Compared to police badges, which have been symbols of authority since at least the mid-19th century, when tin stars differentiated the "good" guys from the "bad" ones in the Wild West, police patches are relatively recent arrivals. In fact, police patches did not become popular in the United States until the 1930s, when insignia for law-enforcement officials were hand embroidered on felt. Eventually the designs and lettering on patches for local, state, and federal peacekeepers were stitched by sewing machines, which brought uniformity to the designs and ubiquity to the genre.
Police patches can be shaped like shields, circles, triangles, and (depending on your locality) arrowheads, keystones, or an officer’s home state. Some people collect patches based on geography (for example, all the police badges in Texas) while others collect patches based on the wearer’s duties, whether they worked on a bomb squad, S.W.A.T. team, or mounted patrol. Patches showing service in a specialized units such as motorcycle patrols, divisions, or squads are generally more difficult to find (they are certainly pricier) than stock patches, which only vary from area to area by the name of the community being served.
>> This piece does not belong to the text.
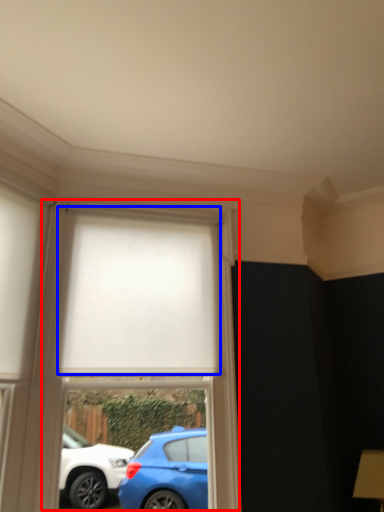 Question: Which of the following is the closest to the observer, bay window (highlighted by a red box) or curtain (highlighted by a blue box)?

Choices:
 (A) bay window
 (B) curtain

Answer: (A)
Other special-unit patches include those worn by members of Native American “tribal” police officers.
Sheriff and highway-patrol patches are highly collected, as are patches featuring elaborate embroidery (vintage patches from Alaska, Hawaii, and Florida are some of the nicest). And then there are U.S. government police patches, which range from simple patches bearing the letters M.P. for military police to more elaborate designs that herald one’s membership in the police units of the U.S. Treasury, Arlington National Cemetery, or even the Bureau of Engraving and Printing.